I drove my Corvette to work during my last week and left a For Sale sign on the windshield. When I walked back to my car at the end of the day, there was a warning from security against soliciting on IBM's property. I put up an ad in the local classifieds but only got one lukewarm reply that didn't pan out.
I should have known that waiting until the last minute to sell my car was a bad idea. April and May were the best months to sell a sports car with the promise of hot summer days just around the corner. Now that I had procrastinated through that narrow window, I wouldn’t be able to sell it before I left. I needed a place to store the car while I was gone.

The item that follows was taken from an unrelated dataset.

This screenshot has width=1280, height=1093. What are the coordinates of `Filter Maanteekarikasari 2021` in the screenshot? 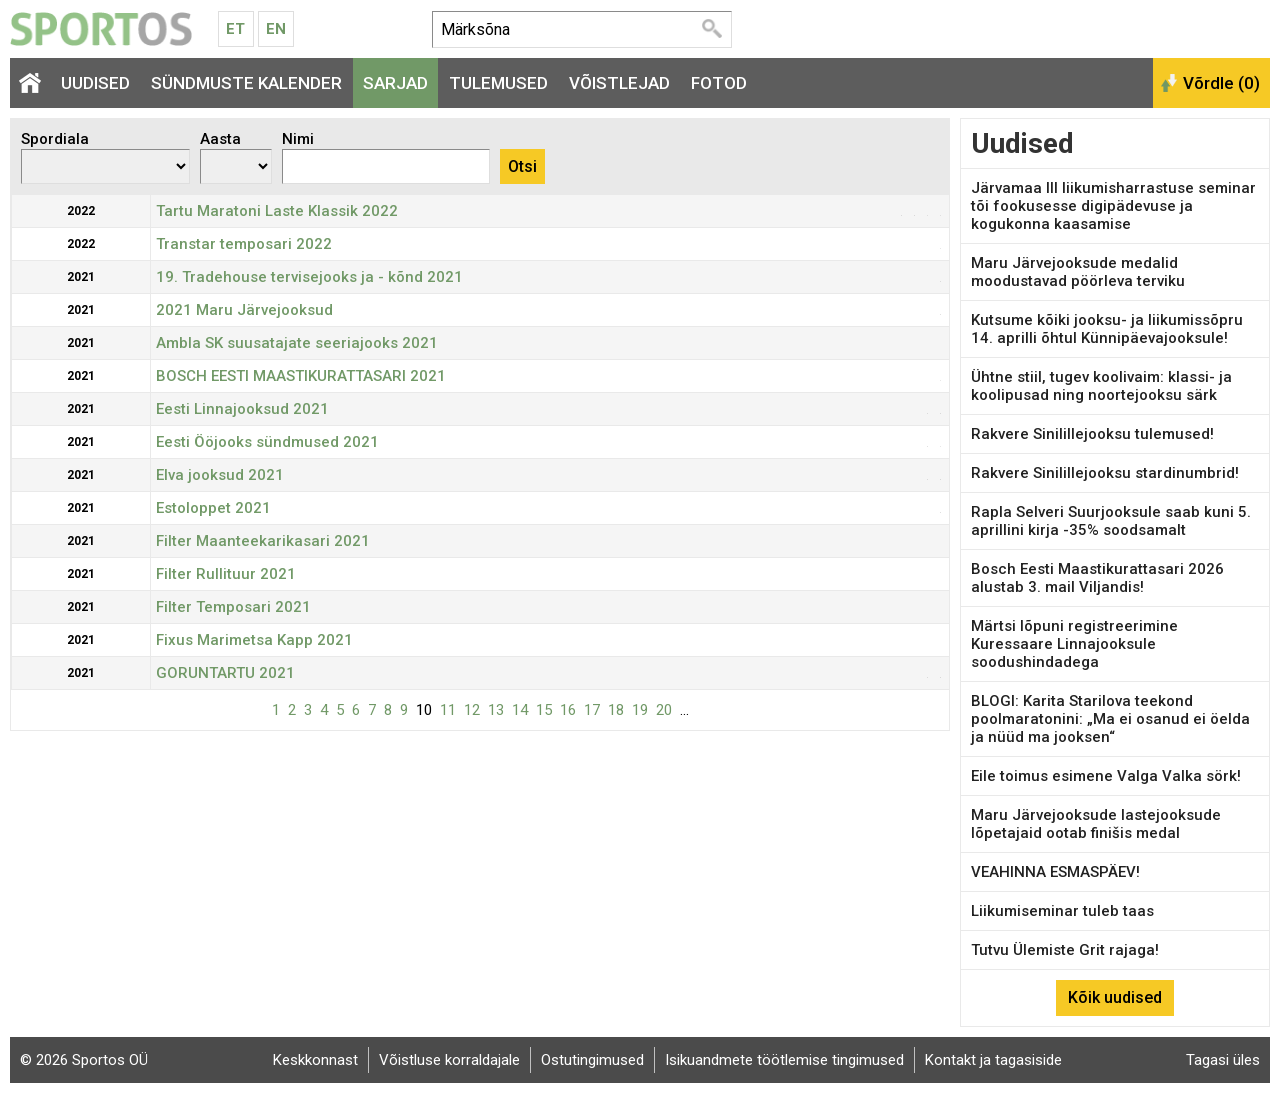 It's located at (263, 541).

“I thought you might have trouble selling it,” my dad said when I told him about my dilemma.
“Is there any way I could leave it in your garage?”
He sighed. “I suppose I could clear out some room in the back.”
We went into the garage to look for a spot to put my car. A minivan and a sedan were parked inside. A couple of my boxes were stacked on the ground in front of the cars. I had already gotten rid of my furniture, television, video games, CDs and most of my books, but I did want to keep a few things. We moved the boxes, creating about eight feet of space between the cars' front bumpers and the garage wall. There was just enough room to squeeze in my Corvette perpendicular to the other cars.
“Thanks for letting me do this,” I said to my dad.
“Next spring I can put it on the lawn and try to sell it,” he said.
“That would be great.” I had hoped to have the money before I left, but I was still confident that I had enough in the bank to last at least a year.
I disconnected the battery and slid on the cover, figuring that after over three years of ownership, this would be the last I would see of my Corvette. I closed the garage door and walked back to the house with my dad.
Nearly 1000 days had passed since I had decided to quit my job to travel. I didn't think it would take this long, but I was realizing that even in a quick-fix-obsessed culture, deep change still happens slowly. My dream of life-enhancement through a sports car may have died, but a better one was about to be born.